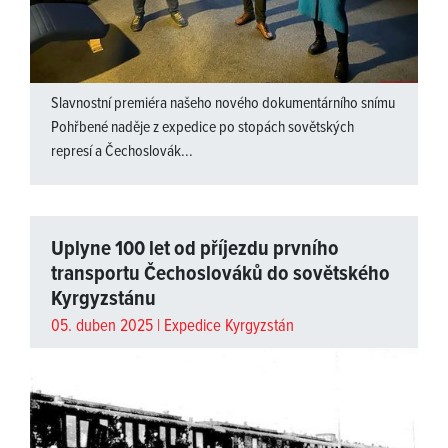
Slavnostní premiéra našeho nového dokumentárního snímu
Pohřbené naděje z expedice po stopách sovětských
represí a Čechoslovák...
Uplyne 100 let od příjezdu prvního
transportu Čechoslováků do sovětského
Kyrgyzstánu
05. duben 2025 |
Expedice Kyrgyzstán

* [THE PROBLEM] Exactly as written, copy out the listing, but without any pictures.

* [PROBLEM SOLUTION]
Slavnostní premiéra našeho nového dokumentárního snímu
Pohřbené naděje z expedice po stopách sovětských
represí a Čechoslovák...
Uplyne 100 let od příjezdu prvního
transportu Čechoslováků do sovětského
Kyrgyzstánu
05. duben 2025 |
Expedice Kyrgyzstán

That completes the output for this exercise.